[Record set Boundary: Start]
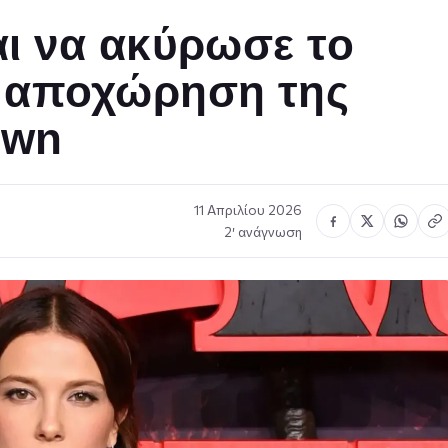
ται να ακύρωσε το
ν αποχώρηση της
own
11 Απριλίου 2026
2′ ανάγνωση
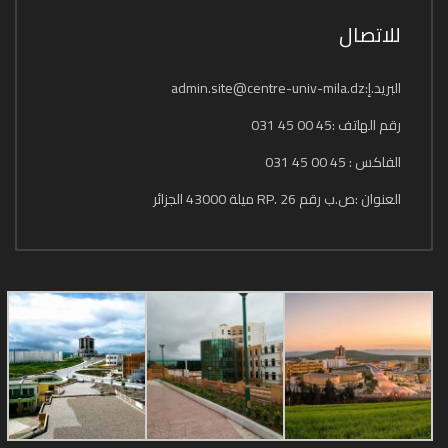
للاتصال
البريد.إ:admin.site@centre-univ-mila.dz
رقم الهاتف :45 00 45 031
الفاكس : 45 00 45 031
العنوان :ص.ب رقم 26 .RP ميلة 43000 الجزائر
[Record set Boundary: End]
## Directions
Only the pictures are to be dropped; all other material above must be repeated exactly.

## Expected answer
ται να ακύρωσε το
ν αποχώρηση της
own
11 Απριλίου 2026
2′ ανάγνωση
للاتصال
البريد.إ:admin.site@centre-univ-mila.dz
رقم الهاتف :45 00 45 031
الفاكس : 45 00 45 031
العنوان :ص.ب رقم 26 .RP ميلة 43000 الجزائر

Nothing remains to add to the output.